Hilfspaket für BäuerInnen: Hilfen müssen jetzt an Mengenreduzierungen gebunden werden

Zu den von der EU-Kommission bereitgestellten Agrarhilfen sagt der agrarpolitische Sprecher der Landtagsfraktion von Bündnis 90/Die Grünen, Bernd Voß:

Was die EU-Agrarminister vorhaben, geht in die falsche Richtung, denn es verlängert und verschärft die Milchkrise. Allein die Verluste der MilcherzeugerInnen werden im laufenden Jahr in der EU auf über 16 Milliarden Euro anwachsen. In Schleswig-Holstein wird es in diesem Jahr ein Defizit von 400 Millionen Euro für die Milchviehbetriebe geben.  

Bundeslandwirtschaftsminister Schmidt und der Bauernverband wollen aus den knapp 70 Mio.

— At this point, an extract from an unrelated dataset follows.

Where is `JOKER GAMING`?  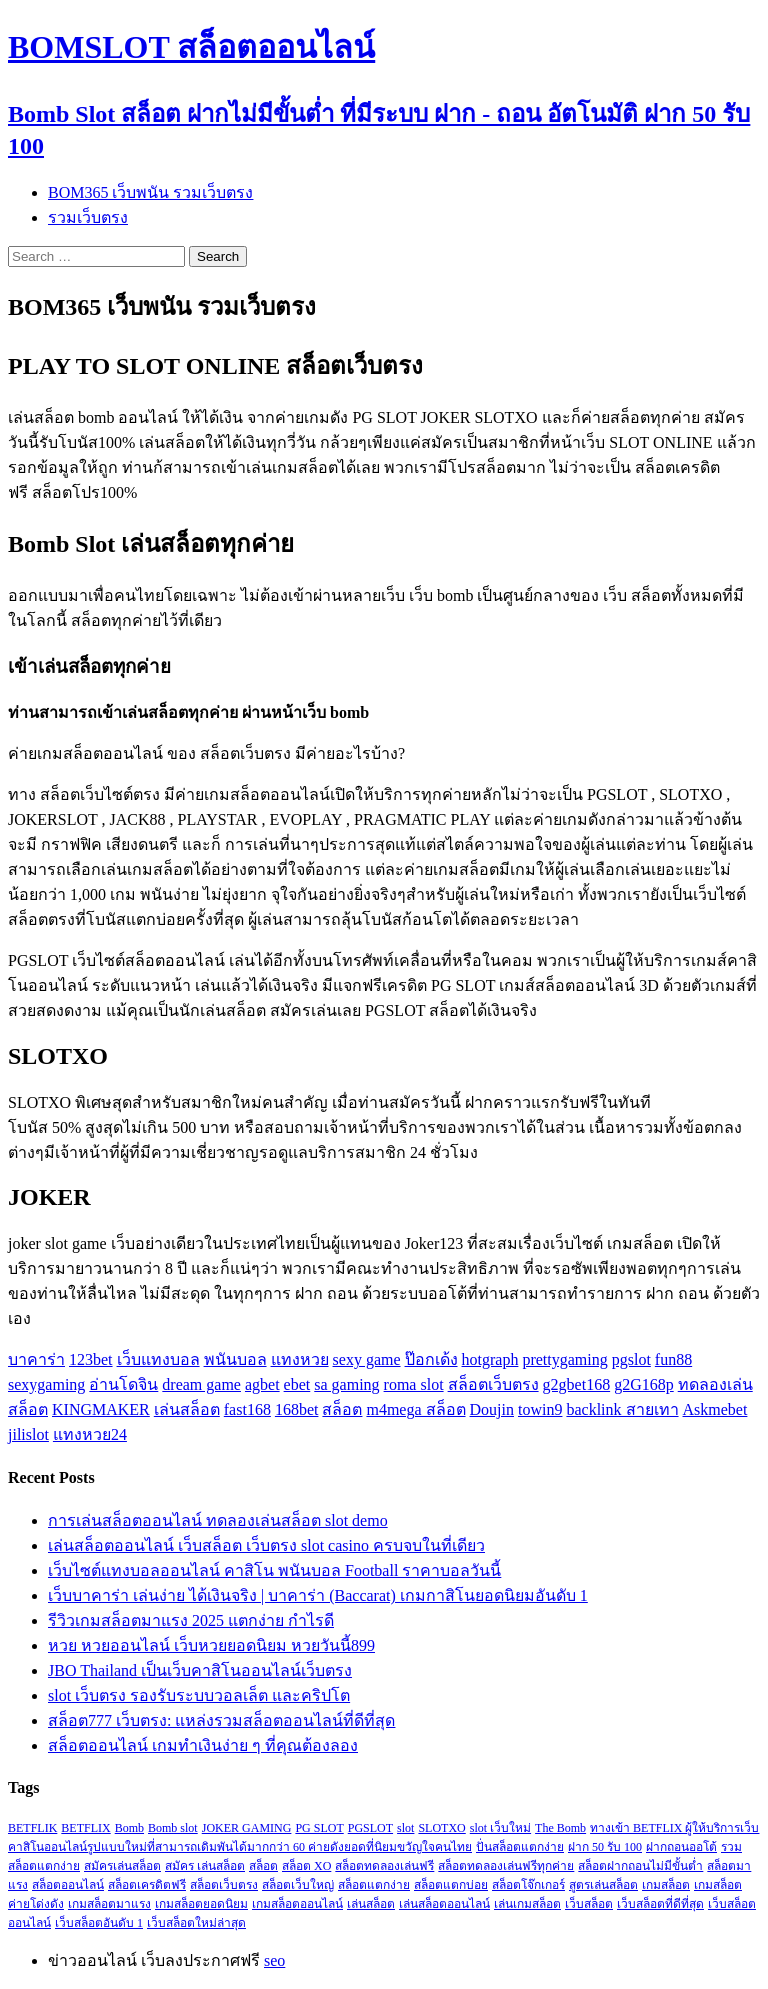 JOKER GAMING is located at coordinates (247, 1828). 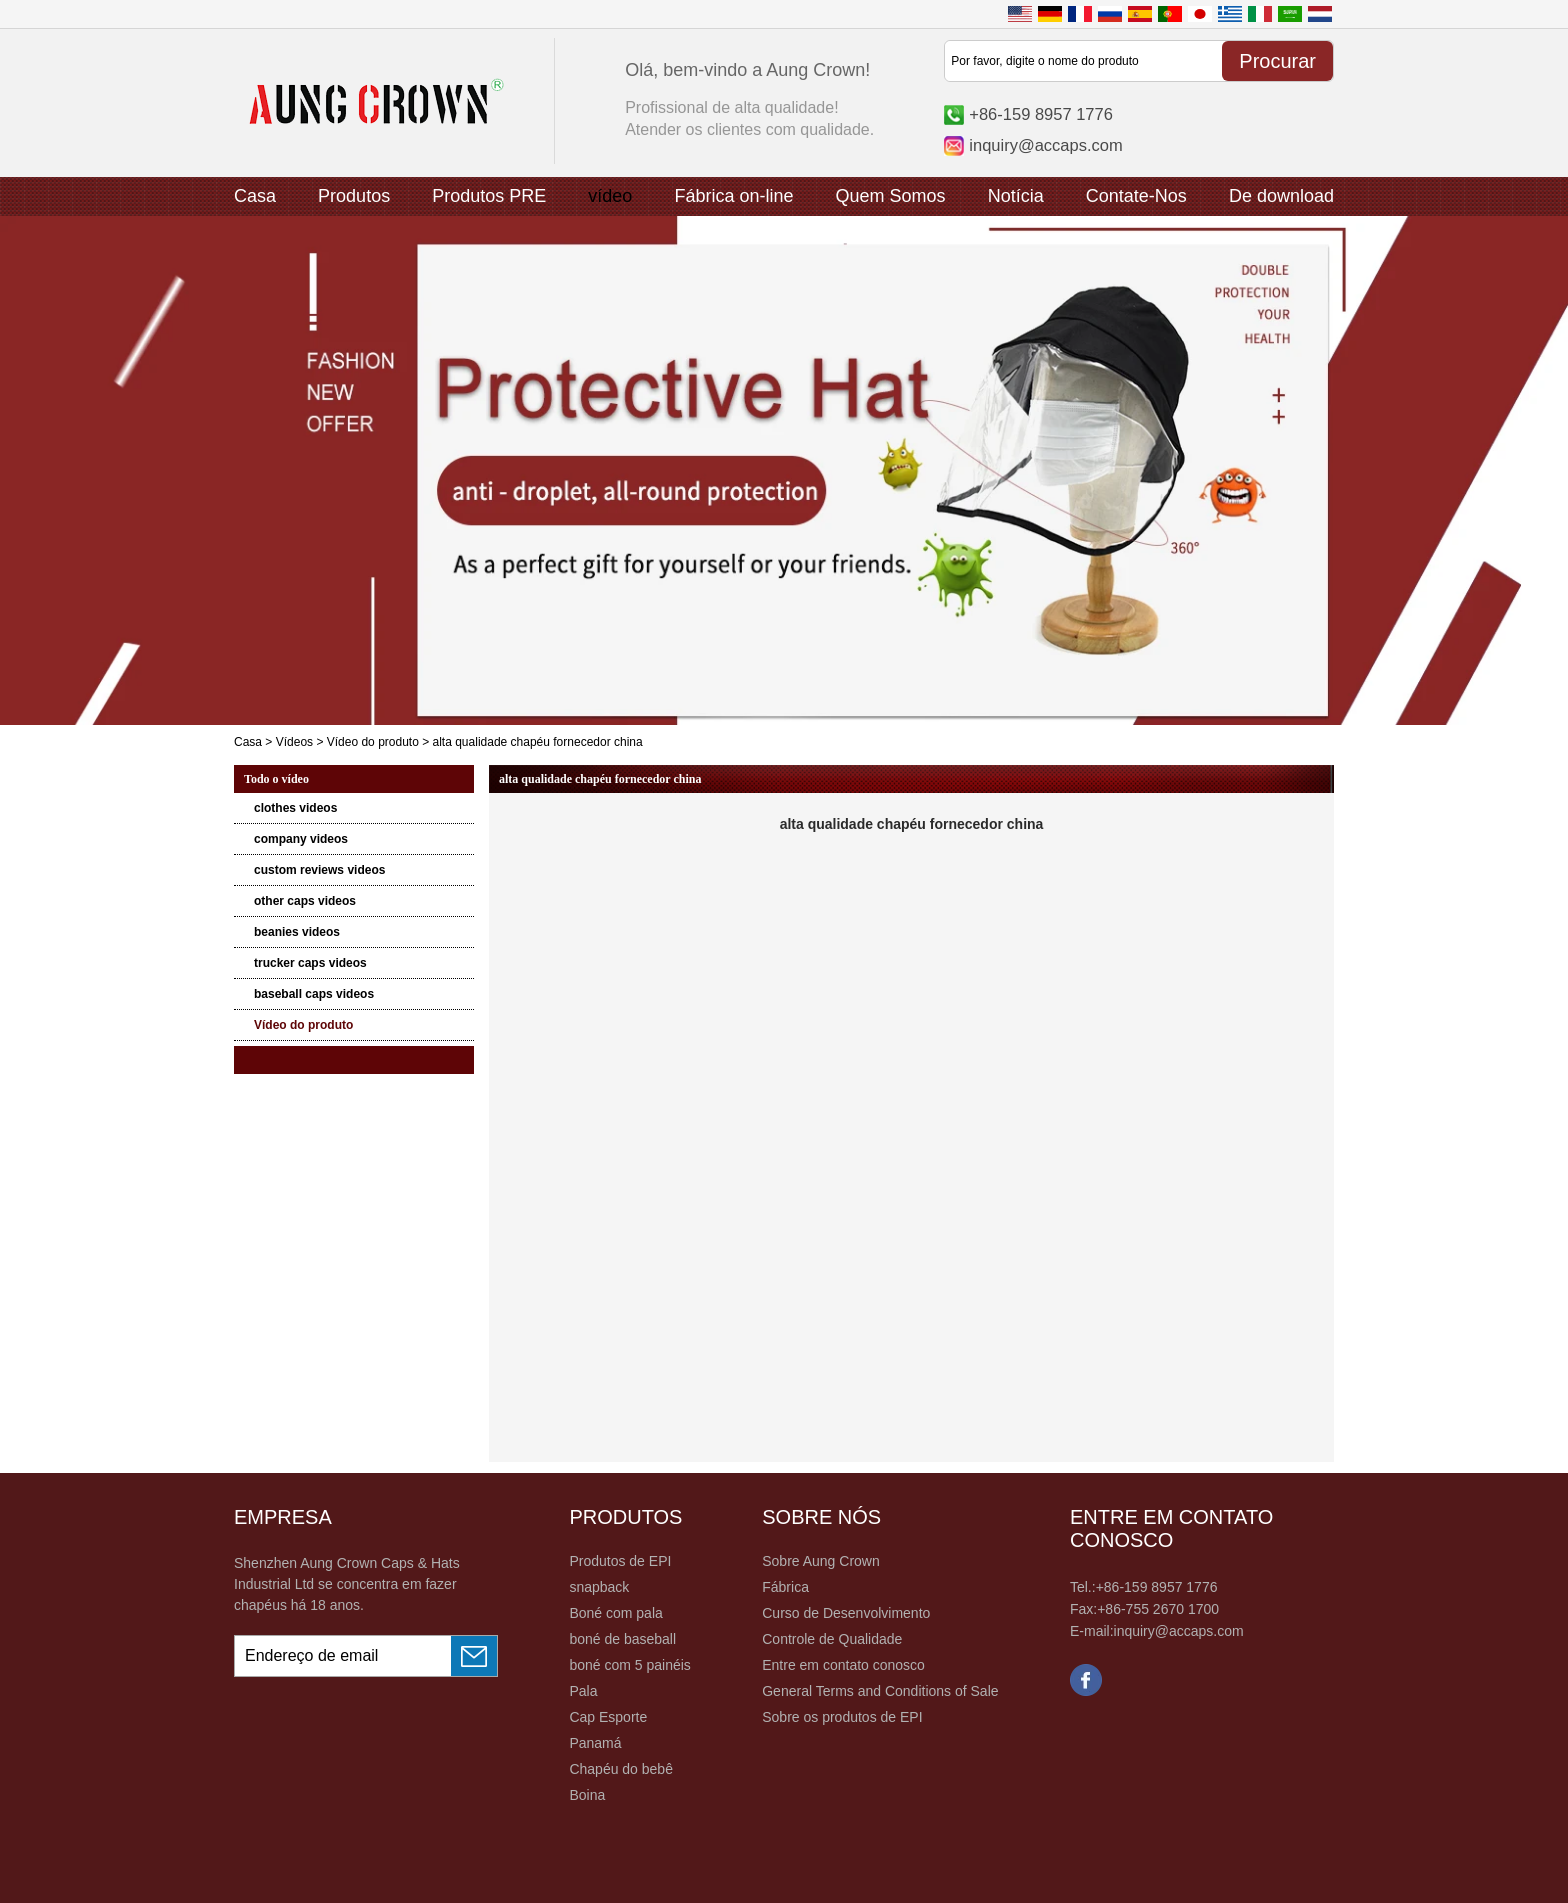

EU-Geldern für Deutschland vor allem Liquiditätshilfen und Bürgschaften fördern. Die bereitgestellten Mittel müssen aber an eine Drosselung der Produktionsmenge gekoppelt werden. Nur so können die Mittel noch wirksam werden und überhaupt einen Beitrag zur Minderung der Krise leisten. Mit einer reinen Ausschüttung ist niemandem geholfen. Wer Geld möchte, der muss auch zur Lösung der Marktkrise beitragen.

MilcherzeugerInnen, die auf Liquiditätshilfen zurückgreifen wollen, müssen ihre Produktionsmenge um mindestens fünf Prozent reduzieren. Die Beihilfen sollen außerdem an einer an Grünland gebunden Milcherzeugung festgemacht werden. SchweinehalterInnen müssen, wenn sie Hilfen wollen, die Belegung der Ställe um mindestens zehn Prozent verringern. Das würde dem Markt, den BäuerInnen und den Tieren helfen.

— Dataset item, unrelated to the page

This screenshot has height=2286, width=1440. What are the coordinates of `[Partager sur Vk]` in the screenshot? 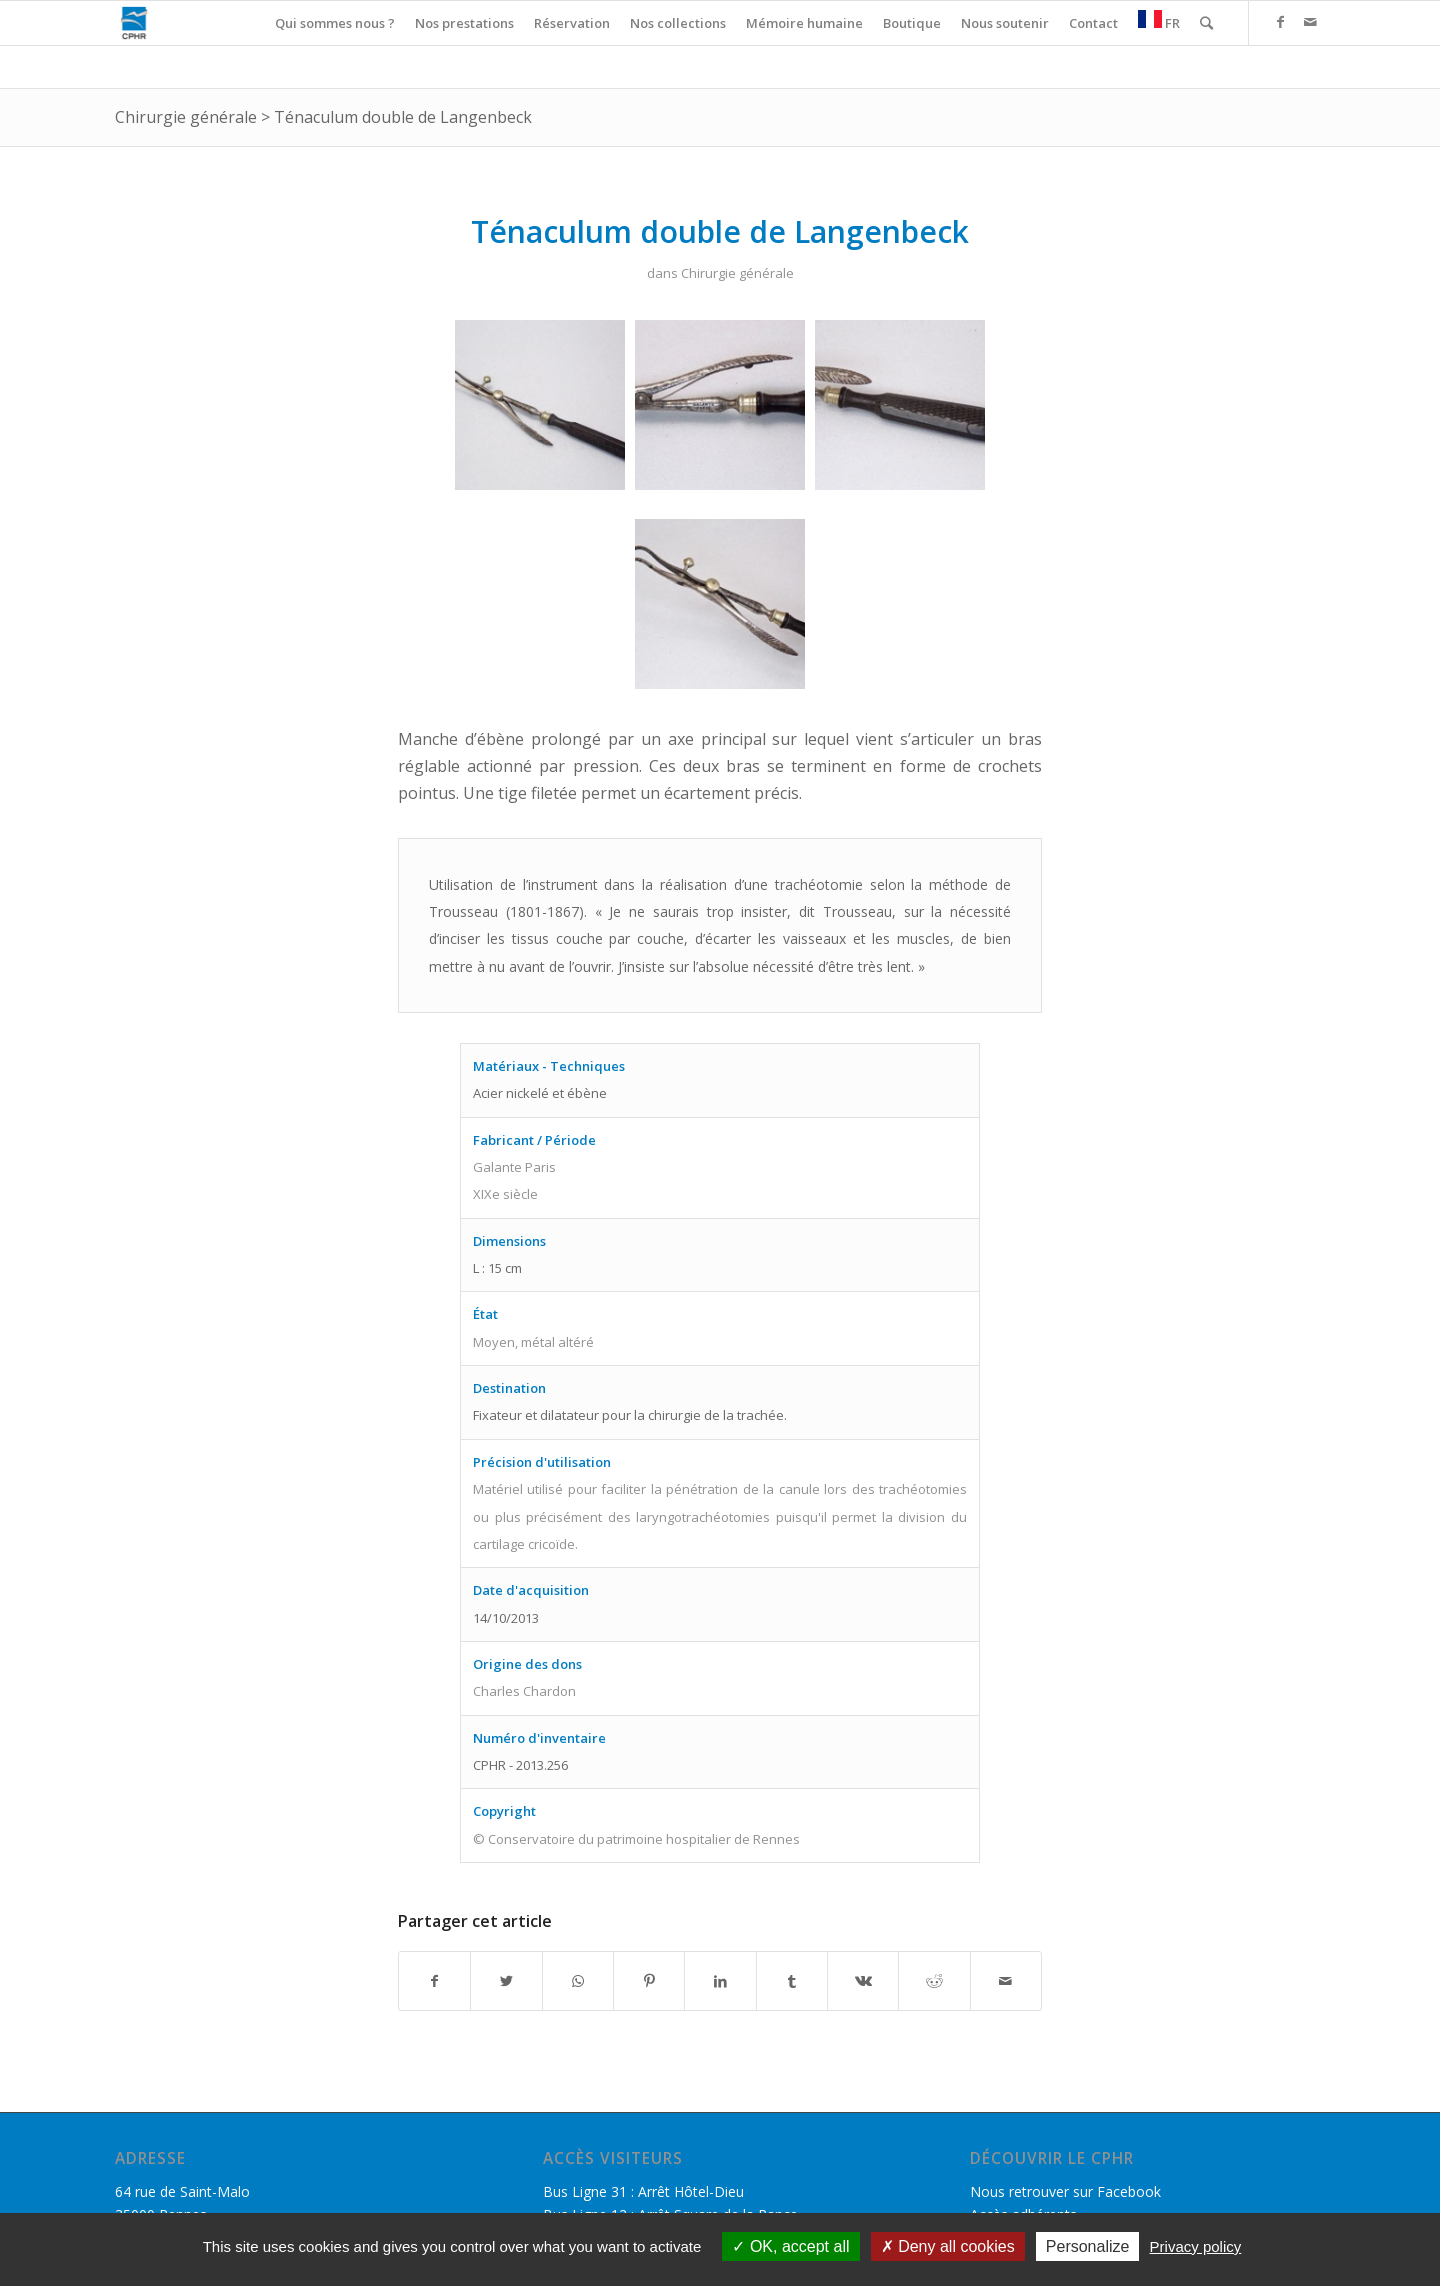 It's located at (863, 1981).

Weder die EU-Kommission noch Agrarminister Schmidt haben die Zeichen der Zeit erkannt und wirksame Lösungen vorgeschlagen. Die strukturellen Ursachen der Marktkrise müssen endlich angegangen werden anstatt immer neue öffentliche Mittel einzufordern. Das Überangebot auf dem Markt ist nur mit einer Reduzierung der Produktionsmenge erreichbar.

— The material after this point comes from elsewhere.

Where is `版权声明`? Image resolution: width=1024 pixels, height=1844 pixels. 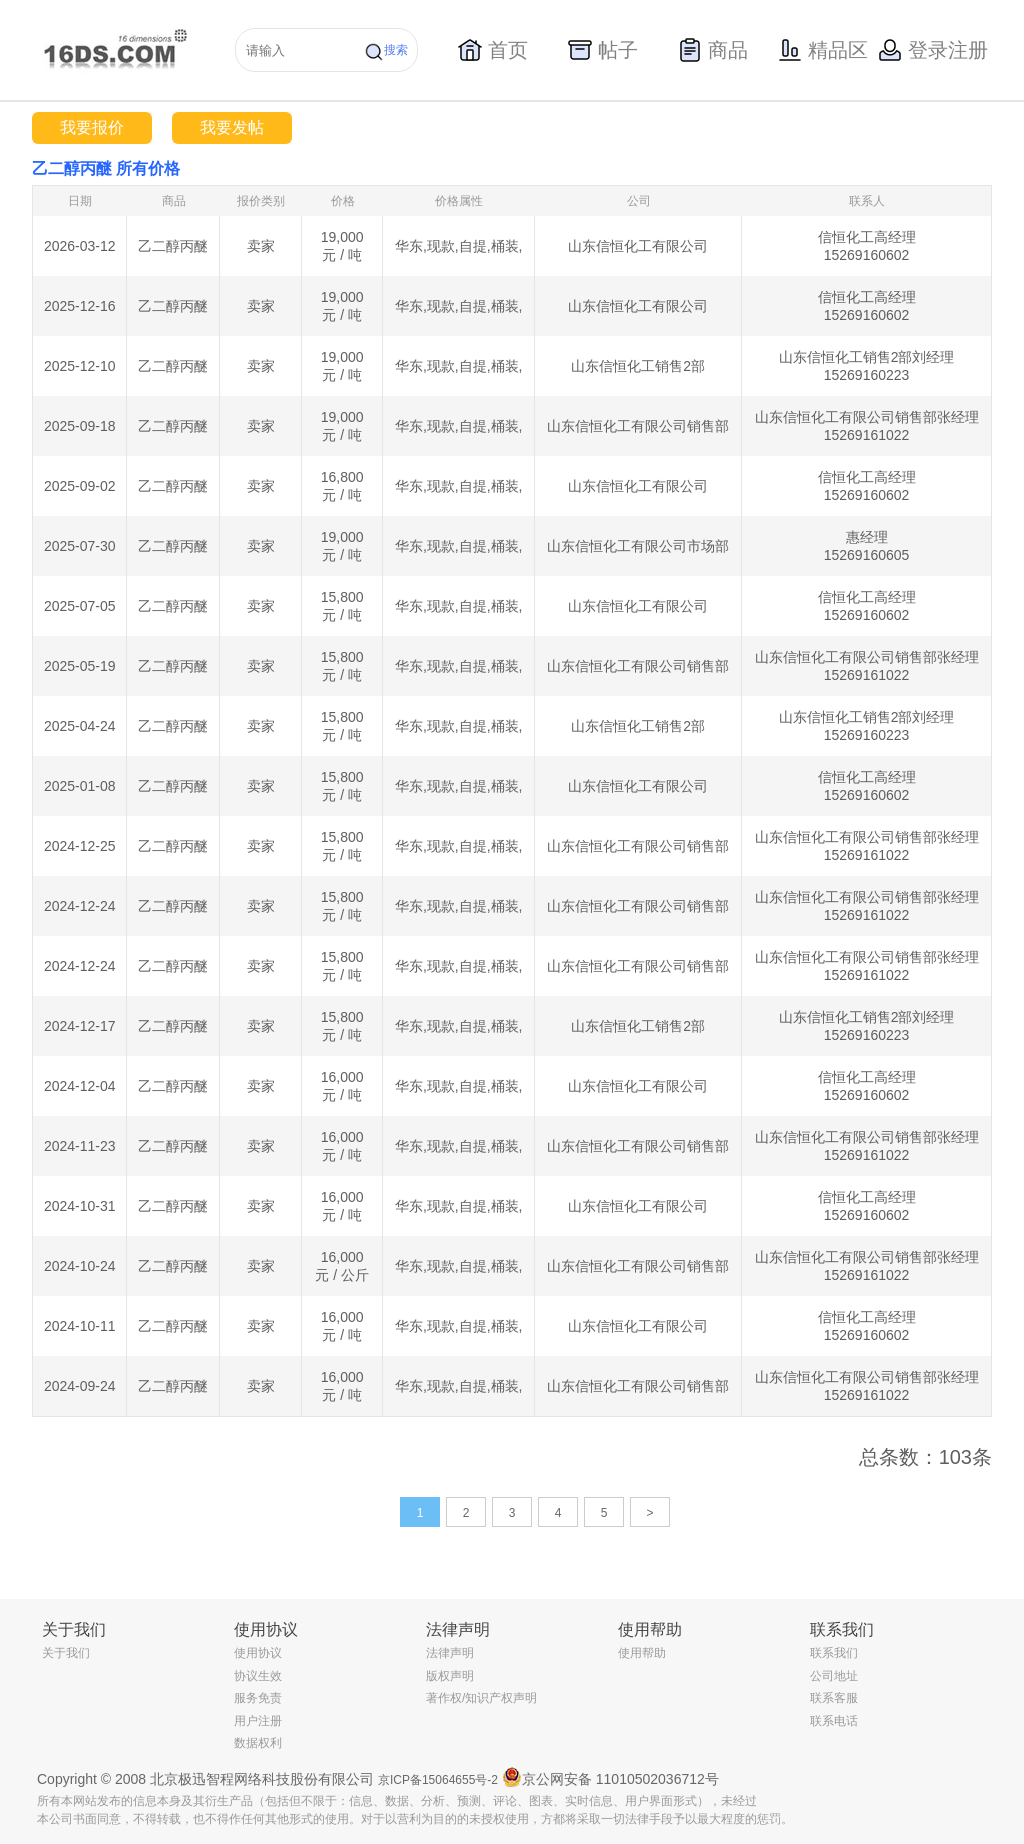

Die Politik der Exportförderung, die von der EU-Kommission, dem Agrarminister und dem Bauernverband weiterhin auf Teufel komm raus propagiert wird, ist ein fataler Fehler. Mit dieser falschen Politik wird weder den BäuerInnenn oder den VerbraucherInnen, noch dem ländlichen Raum geholfen.